Personal information
- Born: 8 November 1994 (age 31) Doncaster, South Yorkshire, England
- Batting: Right-handed
- Bowling: Right-arm leg break
- Role: Batsman

Domestic team information
- 2014–2017: Yorkshire
- First-class debut: 26 June 2016 Yorkshire v Pakistan A
- Only List A: 31 July 2014 Yorkshire v Sri Lanka A

Career statistics
| Competition | FC | LA |
| Matches | 2 | 1 |
| Runs scored | 131 | 10 |
| Batting average | 65.50 | 10.00 |
| 100s/50s | 0/1 | 0/0 |
| Top score | 84 | 10 |
| Catches/stumpings | 1/– | 0/– |
- Source: ESPNcricinfo, 4 April 2017

= Eliot Callis =

English cricketer (born 1994)

Eliot Callis (born 8 November 1994) is an English cricketer who made three appearances for Yorkshire between 2014 and 2017. He is a right-handed batsman and a right-arm leg break bowler.

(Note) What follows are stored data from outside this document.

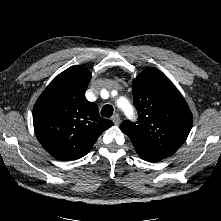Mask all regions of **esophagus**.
<instances>
[{
	"mask_svg": "<svg viewBox=\"0 0 221 221\" xmlns=\"http://www.w3.org/2000/svg\"><path fill=\"white\" fill-rule=\"evenodd\" d=\"M112 121L115 125H119L120 122H121V119H120V116L118 114H115L113 117H112Z\"/></svg>",
	"mask_w": 221,
	"mask_h": 221,
	"instance_id": "1",
	"label": "esophagus"
}]
</instances>
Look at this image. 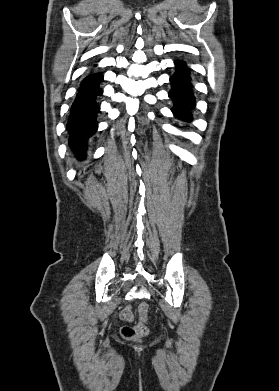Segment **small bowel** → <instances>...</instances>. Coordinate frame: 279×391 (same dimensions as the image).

After being released by Yorkshire at the end of the 2017 season, he has played for Bedfordshire and Buckinghamshire in the Minor Counties Championship.

Callis has also played for High Wycombe Cricket Club in the Home Counties Premier Cricket League since 2018. He finished the 2021 season as the league's top run scorer, contributing heavily towards High Wycombe's first title win since 2015.

In 2022, he represented an England National Counties XI at the 10-over European Cricket Championship.